MS TUCKER (continuing):
There is still a prevailing romantic view that Australia generates its wealth off the sheep's back. However, the metaphorical sheep are now looking decidedly sick and wobbly. Governments need to start making some hard decisions about whether we want to continue to prop up unsustainable farms on marginal land. There may be a higher public and environmental benefit for the government just to buy this land back rather than pay out ongoing drought or other assistance.
We also need to question the sustainability of growing water intensive crops such as rice and cotton in a dry country like Australia. The recent CSIRO study on Australia's future population noted that rice uses a whopping 7,458 litres of water per dollar of output. By contrast, vegetables and fruit require only 379 litres. Another surprising statistic from this study is that Australia exports each year an estimated 4,000 gigalitres of embodied water in its agricultural products more than it imports, which is about the same amount used by the entire urban sector. As the report notes, if we receive relatively poor trade prices for these products, then the nation is suffering a double loss if funds are needed to repair the integrity of the inland river systems that have been degraded by agricultural production.
The current drought will hopefully end some time soon. However, there is an even bigger problem for Australia if we start to consider the impact of the greenhouse effect and global warming on Australia's climate. The CSIRO's latest predictions are that south-western Australia can expect decreases in rainfall, as can parts of south-eastern Australia and Queensland. Wetter conditions are possible in northern and eastern Australia in summer and in inland Australia in autumn. In areas that experience little change or an increase in average rainfall, more frequent or heavier downpours are likely. Conversely, there will be more dry spells in regions where average rainfall decreases.

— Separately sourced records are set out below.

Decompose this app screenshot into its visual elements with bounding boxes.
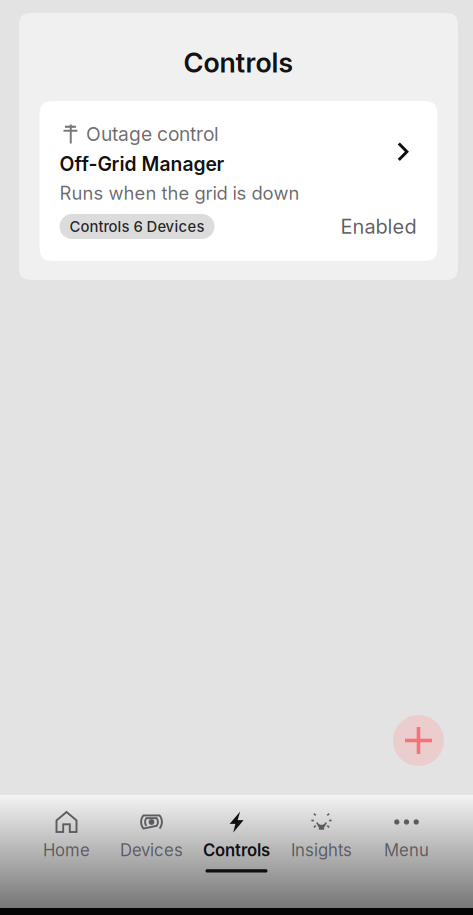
staticText: Controls 6 Devices [70, 218, 204, 235]
button[interactable]: Home [24, 795, 109, 908]
button[interactable]: Controls [194, 795, 279, 908]
button[interactable]: Devices [109, 795, 194, 908]
button[interactable]: Add [393, 715, 444, 766]
staticText: Menu [384, 840, 429, 860]
staticText: Home [43, 840, 90, 860]
staticText: Enabled [340, 214, 416, 239]
staticText: Controls [203, 840, 270, 860]
button[interactable]: Insights [279, 795, 364, 908]
staticText: Controls [184, 46, 294, 79]
button[interactable]: Menu [364, 795, 449, 908]
button[interactable]: Outage control [40, 101, 438, 261]
staticText: Devices [120, 840, 183, 860]
staticText: Runs when the grid is down [60, 182, 300, 204]
staticText: Outage control [86, 122, 219, 146]
staticText: Insights [291, 840, 352, 860]
staticText: Off-Grid Manager [60, 152, 224, 176]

Evaporation will increase over most of the country and, combined with changes in rainfall, will decrease available moisture across the country. It is very unfortunate that the federal Liberal government is choosing to stick its head in the sand over the greenhouse issue despite the growing scientific evidence that climate change is happening. They will be seen by history to have been entirely irresponsible.
I am therefore not prepared to support this motion, which calls on the ACT government to make an unspecified financial contribution to a superficial response to the environmental crisis in our rural sector. I would prefer that it spend its money on more constructive long-term responses to Australia's so far poor adaptation to our variable rainfall pattern.
MR CORNWELL (11.40): The ACT is often criticised by the rest of Australia for being selfish, self-centred and out of touch with reality.
Mrs Dunne: And we have just seen why.
MR CORNWELL: Indeed, Mrs Dunne. We have just seen why. I must admit I am surprised at the parsimonious approach of the government. I am amazed that people should question the bona fides of Farmhand members. I note there are no new union bosses on the committee, and there is no Bob Brown either. That perhaps is significant-I do not know.